Re: The surprise is not the leakiness
"It seems they want to right to read our emails, but take umbridge at the thought of us reading theirs."
Bingo! Widespread pooh-poohing of these leaks (eh, Mr Orlowski) as being inconsequential ("You can check which underpants Kim Jong-Il is wearing today on other sites!") misses the point: that diplomacy is a bunch of people representing one set of bigwigs chatting to another set of people representing some other set of bigwigs and it's seen as being in everyone's best interests not to let the nature of various discussions get out, perhaps because rival powers might benefit from it (for example, Iran finds out that everyone is out to get them), but frequently because it would be embarrassing to some people ("Russia's new dynamic duo outed at last!").
Yet the pooh-poohing goes a long way in showing who the diplomatic secrecy really protects from embarrassment. The pooh-poohers will tell you that "everyone knows" that Medvedev is Robin and Putin is Batman, for example, but what they really mean is that "everyone in media circles" or "everyone in diplomatic circles" or even "everyone in a Western nation" knows and can talk about it. Meanwhile, it might be highly embarrassing for "Batman and Robin" if Russians openly referred to their leaders in such a way. So diplomacy is frequently there to protect people running not-exactly-democratic places from popular criticism or derision.
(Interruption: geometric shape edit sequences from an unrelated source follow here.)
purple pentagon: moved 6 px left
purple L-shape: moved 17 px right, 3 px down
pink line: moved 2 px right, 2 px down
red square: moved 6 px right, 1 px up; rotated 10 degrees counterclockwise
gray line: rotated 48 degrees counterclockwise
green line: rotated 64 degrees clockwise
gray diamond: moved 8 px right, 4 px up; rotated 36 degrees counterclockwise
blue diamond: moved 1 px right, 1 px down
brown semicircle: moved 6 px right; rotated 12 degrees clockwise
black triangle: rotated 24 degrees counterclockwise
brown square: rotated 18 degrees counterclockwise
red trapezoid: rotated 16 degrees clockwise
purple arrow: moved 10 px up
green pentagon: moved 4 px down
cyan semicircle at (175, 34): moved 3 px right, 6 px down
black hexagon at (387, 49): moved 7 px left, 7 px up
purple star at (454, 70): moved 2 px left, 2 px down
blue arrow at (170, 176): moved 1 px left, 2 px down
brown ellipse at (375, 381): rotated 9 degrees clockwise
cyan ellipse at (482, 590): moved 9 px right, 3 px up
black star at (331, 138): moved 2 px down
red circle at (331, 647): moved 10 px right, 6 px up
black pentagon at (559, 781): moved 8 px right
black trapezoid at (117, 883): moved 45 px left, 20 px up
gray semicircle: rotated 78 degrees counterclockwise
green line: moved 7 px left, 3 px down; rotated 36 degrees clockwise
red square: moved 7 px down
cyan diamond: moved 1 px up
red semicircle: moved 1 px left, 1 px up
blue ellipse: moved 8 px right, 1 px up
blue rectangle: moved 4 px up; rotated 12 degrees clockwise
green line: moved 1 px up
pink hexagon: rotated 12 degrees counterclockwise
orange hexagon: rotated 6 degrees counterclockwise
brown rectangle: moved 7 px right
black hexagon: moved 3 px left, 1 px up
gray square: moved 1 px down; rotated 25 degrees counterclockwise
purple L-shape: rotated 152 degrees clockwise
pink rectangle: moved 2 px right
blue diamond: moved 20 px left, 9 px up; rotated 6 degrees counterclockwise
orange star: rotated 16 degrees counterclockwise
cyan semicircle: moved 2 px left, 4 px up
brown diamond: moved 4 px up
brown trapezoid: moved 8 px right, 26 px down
There's another source of embarrassment, too: that people in democracies suddenly discover that the people appointed to represent everyone are actually cooking up deals for their own benefit (noting the criticism of things like ACTA) - that they aren't actually doing what their job description says. Ultimately, things like peace are about the people on this planet all getting along and not fighting over stuff, and when the media talks about hostility between nations, it's often the case that a state has decided to do something about another state, not that the actual people in, say, the US want to punish the actual people in, say, Iran.
And that's where imbeciles like Sarah Palin come in. They don't want stuff like transparency: it'd undermine all the side-deals and general lack of scrutiny upon which such people thrive. For them, it's far better to manipulate the populace (get them wound up about Iran and Iranians) and profit from the consequences, all under the name of "patriotism" - a term which should, in a country like the US, describe the preservation of a decent and free way of life, not the slavish adherence to a hidden agenda that profits some governing clique.